Courier's reign


Filed under Musings;
1 comment.

Farhad Manjoo is pretty worked up over a trivial matter. For Slate Magazine, he ranted why you should never, ever use two spaces after a period. This 1,486-word typographical diatribe is rampant with the same form of sure-mindedness its author finds so belligerent in his opposition: "What galls me about two-spacers isn't just their numbers. It's their certainty that they're right."

The difference is that Mr. Manjoo claims to have history on his side:

Monospaced type gives you text that looks "loose" and uneven; there's a lot of white space between characters and words, so it's more difficult to spot the spaces between sentences immediately. Hence the adoption of the two-space rule—on a typewriter, an extra space after a sentence makes text easier to read. Here's the thing, though: Monospaced fonts went out in the 1970s. First electric typewriters and then computers began to offer people ways to create text using proportional fonts. Today nearly every font on your PC is proportional. (Courier is the one major exception.) Because we've all switched to modern fonts, adding two spaces after a period no longer enhances readability, typographers say. It diminishes it.

With this evolution to support him, Manjoo insists that anyone still using two spaces is a prehistoric troglodyte still reliant on ancient technology to string words into sentences.

But wait! Manjoo does provide some allowance: the Courier font. Although rarely seen on modern computing platforms, Courier was the default (and, in fact, only) font offered by AppleWorks Classic on the Apple II. In such an environment, it makes sense to distinguish a non-sentence-ending period from another.

Those who have migrated to other platforms may have since adapted their style to the variety of fonts the Macintosh made standard a quarter-century ago. Obstinate authors weaned on the Apple II who insist on computers adapting to their users and not vice versa have instead customized their environments to maintain a continuity that began with the Apple II.

For me, this means changing Apple Mail's default font to Courier — and I don't think it took any editing for my blogging tool, MarsEdit, to default to Menlo, also a non-proportional font. Once published, my blog posts appear in a proportional font, but WordPress, which powers this site, automatically displays those double spaces as a single. I can therefore preserve my workflow while presenting content that's appropriate to its context.

MarsEdit supports my monospace fixation.


MarsEdit supports my monospace fixation.

Every writer has his or her own quirks, from spaces after a period, to "built-in" or "inbuilt", to whether or not punctuation goes within or without quotation marks.
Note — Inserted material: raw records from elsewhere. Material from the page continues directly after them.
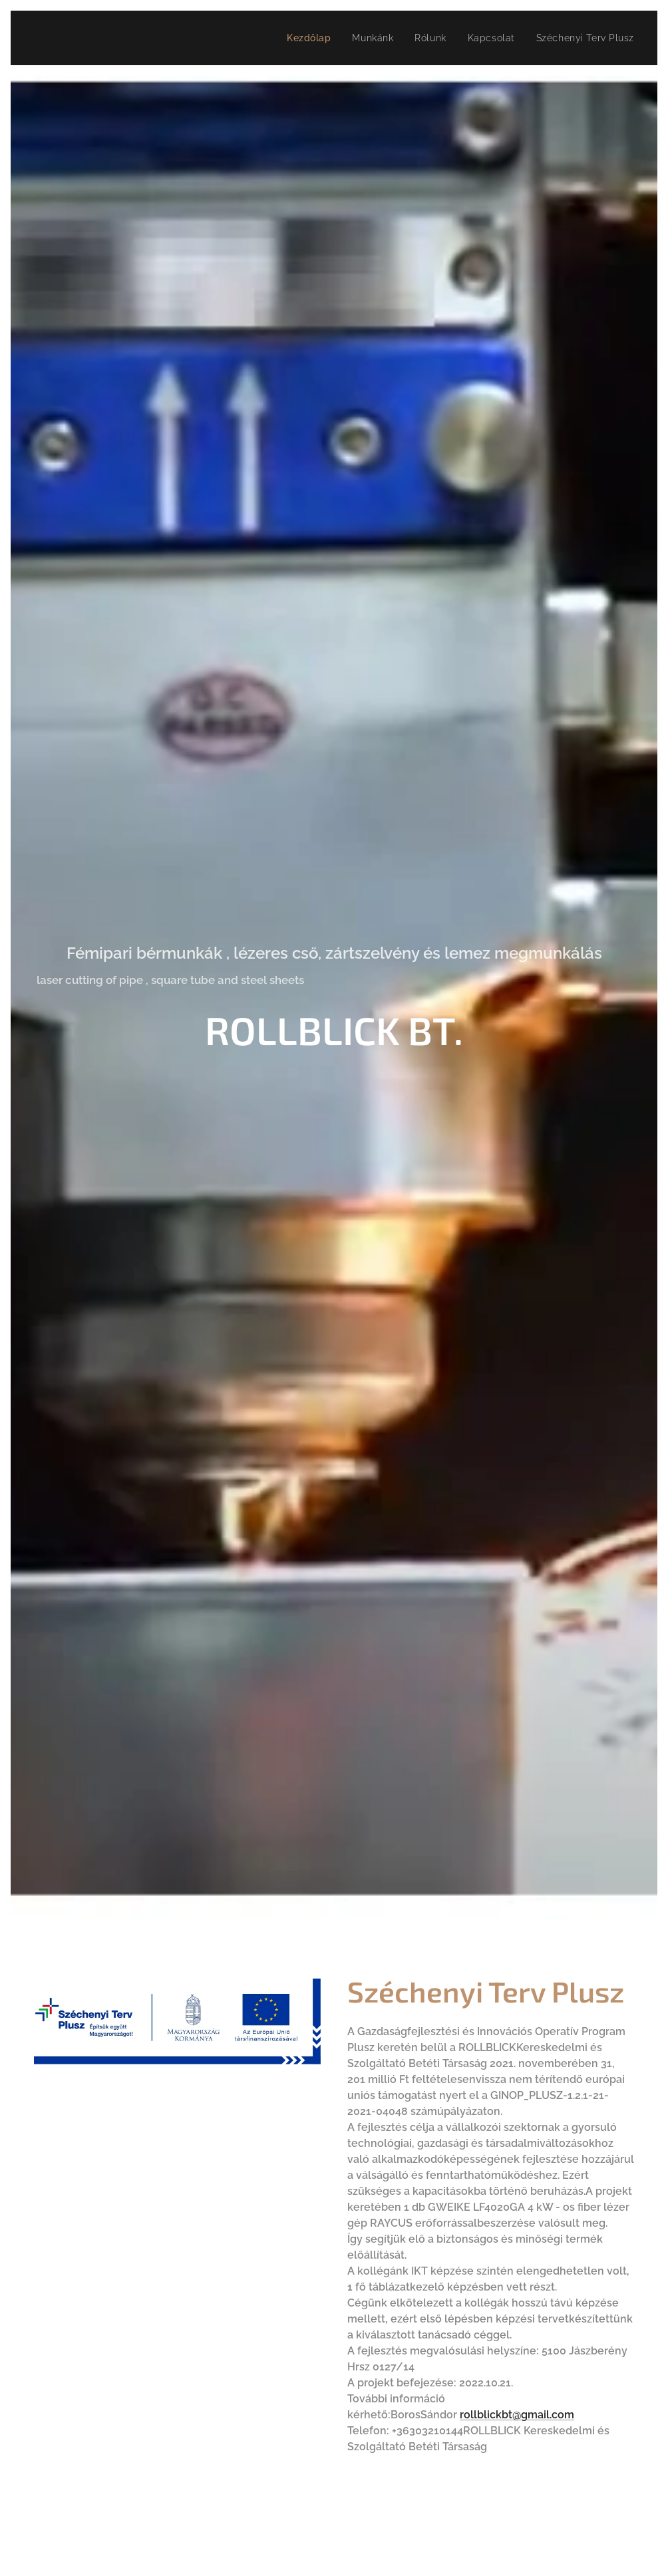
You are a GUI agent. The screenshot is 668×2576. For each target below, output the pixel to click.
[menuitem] (303, 38)
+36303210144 (427, 2430)
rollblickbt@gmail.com (517, 2414)
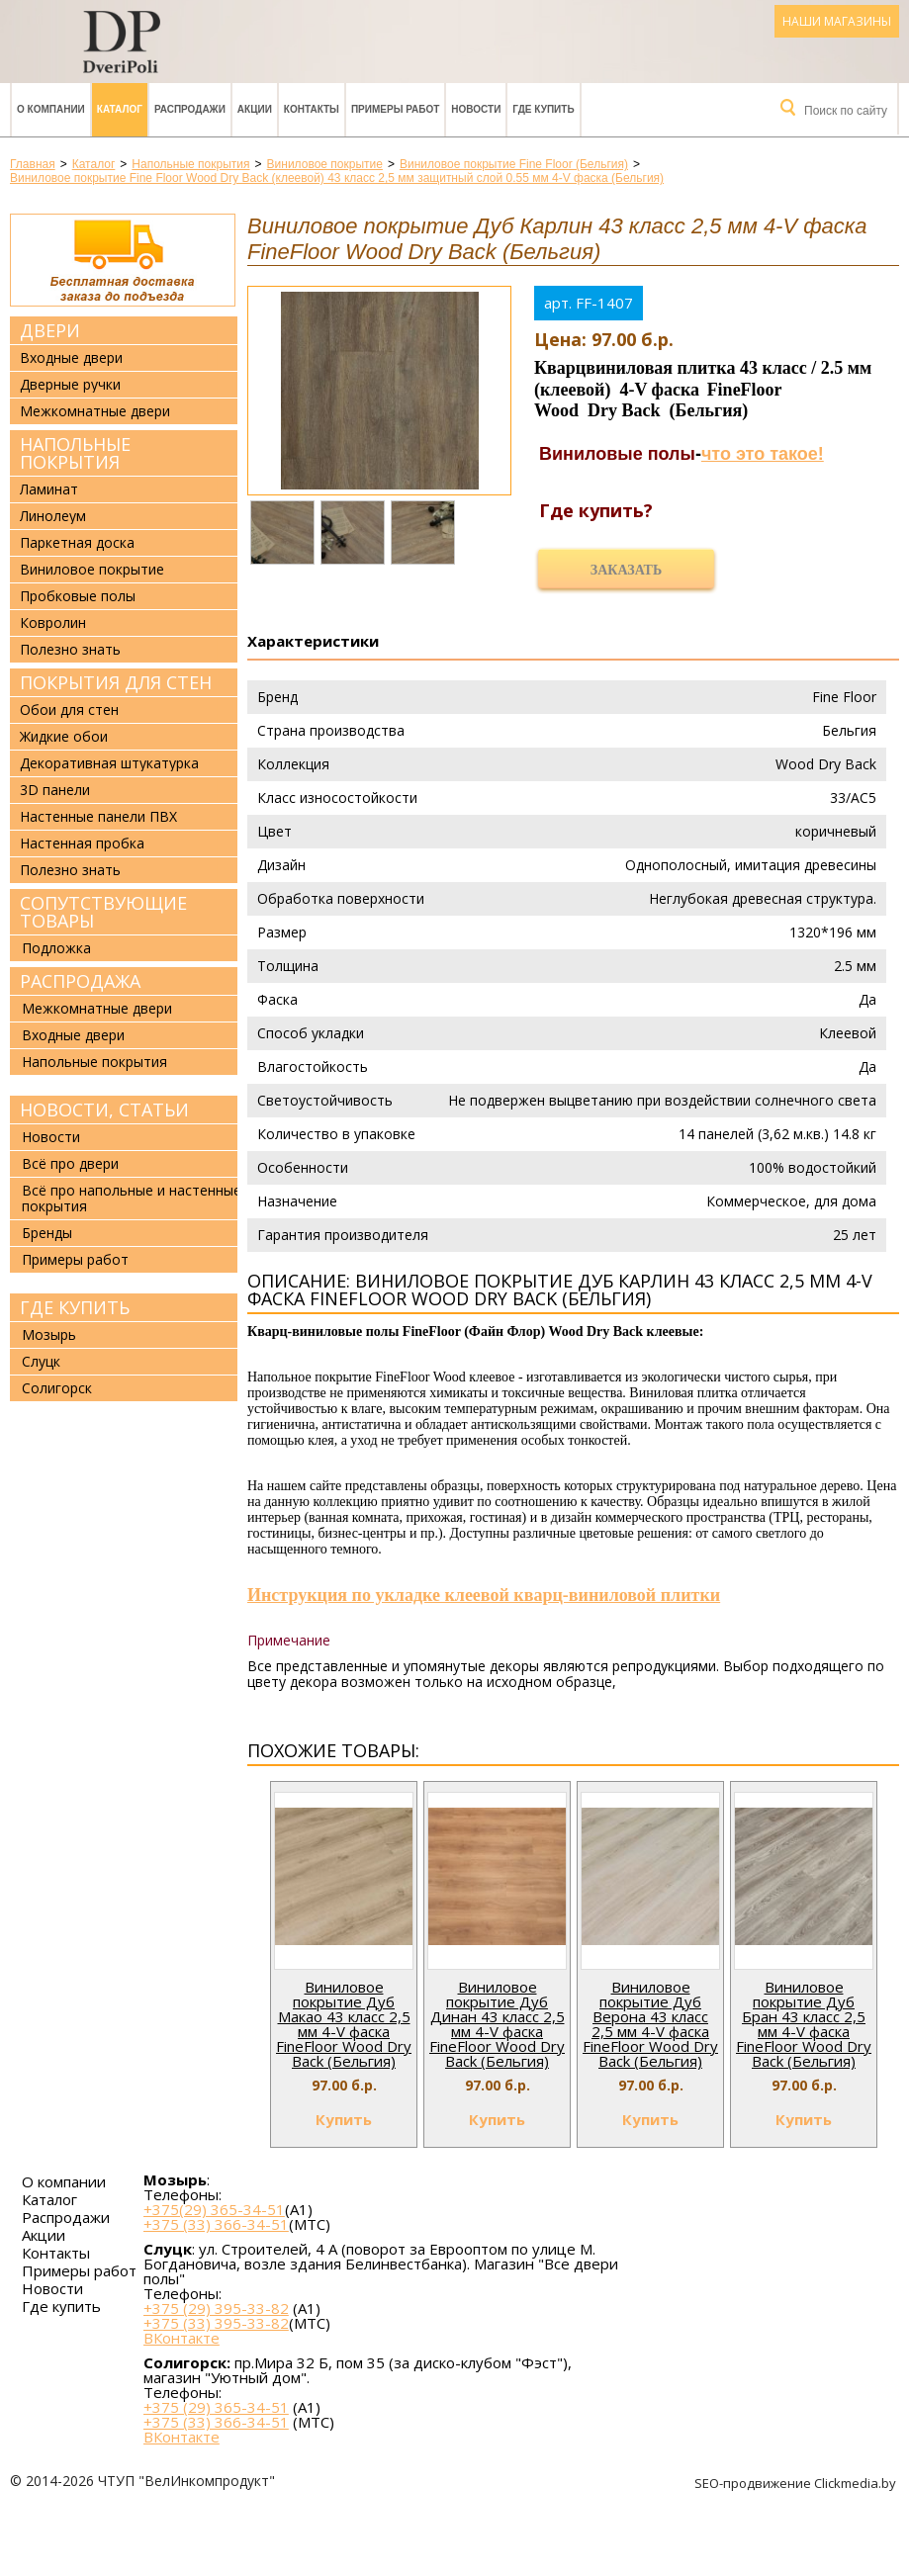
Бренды (47, 1232)
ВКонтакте (181, 2338)
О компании (51, 109)
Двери (50, 330)
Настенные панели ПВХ (98, 817)
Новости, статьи (104, 1109)
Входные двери (71, 358)
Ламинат (49, 489)
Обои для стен (69, 710)
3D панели (55, 790)
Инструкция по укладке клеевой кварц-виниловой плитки (483, 1595)
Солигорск (57, 1387)
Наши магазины (836, 21)
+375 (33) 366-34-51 (216, 2224)
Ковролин (53, 623)
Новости (475, 109)
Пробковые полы (78, 596)
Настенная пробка (82, 843)
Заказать (626, 570)
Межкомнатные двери (95, 411)
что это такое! (762, 454)
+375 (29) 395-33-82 (216, 2308)
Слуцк (41, 1361)
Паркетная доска (77, 543)
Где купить (543, 109)
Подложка (56, 947)
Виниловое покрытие (92, 569)
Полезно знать (70, 650)
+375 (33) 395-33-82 (216, 2323)
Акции (254, 109)
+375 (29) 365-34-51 (216, 2407)
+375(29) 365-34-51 (214, 2209)
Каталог (119, 109)
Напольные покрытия (75, 453)
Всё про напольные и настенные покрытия (131, 1198)
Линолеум (53, 516)
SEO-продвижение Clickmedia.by (796, 2483)
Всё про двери (70, 1163)
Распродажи (190, 109)
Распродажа (80, 981)
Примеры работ (395, 109)
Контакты (311, 109)
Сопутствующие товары (103, 912)
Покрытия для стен (116, 682)
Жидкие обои (64, 737)
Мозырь (49, 1334)
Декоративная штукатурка (109, 763)
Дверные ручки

It's the writer's responsibility to offer writing that is consistent with the style of the intended publication, if one is to be both employable and likable as a writer.

But to go on a moralistic rampage about the sins of extraneous whitespace is unnecessary … though perhaps good for page views: over one thousand responses have furthered this controversy thus far.

Do you think the Apple II has played a role in perpetuating this archaic typeset pattern?

  1. Jeff Blakeney says:

    I don't think the Apple II has much to do with "perpetuating this archaic typeset pattern". The extra space, as far as I've ever known, what to simply make the break between sentences stand out a little more. I've never heard anything about it being based on using monospaced text.

    In my mind, if you were going to skip adding the extra space you should do it with monospaced text and not the other way around. A monospaced period and space are the same width so you end up with more whitespace between sentences than you would with a proportional period and space because those characters are both thinner than many other characters. Also, while reading your blog post, I noticed that the comma is about two pixels taller than a period so one could easily mistake a comma followed by a single space as a period and vice versa.

    With this kind of thinking it seems likely that people will soon be saying that the extra white space between paragraphs, either indenting the first line or leaving a blank line, is archaic and shouldn't be used. However, it serves the same purpose which is to make the break between sentences or paragraphs stand out a little more to the reader.

    By the way, on one of my PCs I've set up Notepad and my e-mail program to use the A2like TrueType font that came with FishWings. It is a monospaced font based on the Apple II display font. I just haven't gotten around to setting it up on my other PC because it is to be reformatted soon.